Work to be completed
An exact reproduction of the data below is expected, free of images.

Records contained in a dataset
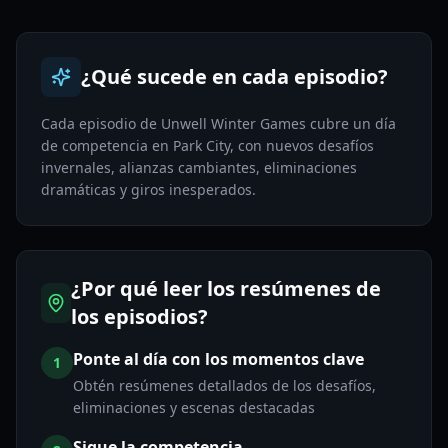
¿Qué sucede en cada episodio?
Cada episodio de Unwell Winter Games cubre un día
de competencia en Park City, con nuevos desafíos
invernales, alianzas cambiantes, eliminaciones
dramáticas y giros inesperados.
¿Por qué leer los resúmenes de
los episodios?
Ponte al día con los momentos clave
1
Obtén resúmenes detallados de los desafíos,
eliminaciones y escenas destacadas
Sigue la competencia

Task answer
¿Qué sucede en cada episodio?
Cada episodio de Unwell Winter Games cubre un día
de competencia en Park City, con nuevos desafíos
invernales, alianzas cambiantes, eliminaciones
dramáticas y giros inesperados.
¿Por qué leer los resúmenes de
los episodios?
Ponte al día con los momentos clave
1
Obtén resúmenes detallados de los desafíos,
eliminaciones y escenas destacadas
Sigue la competencia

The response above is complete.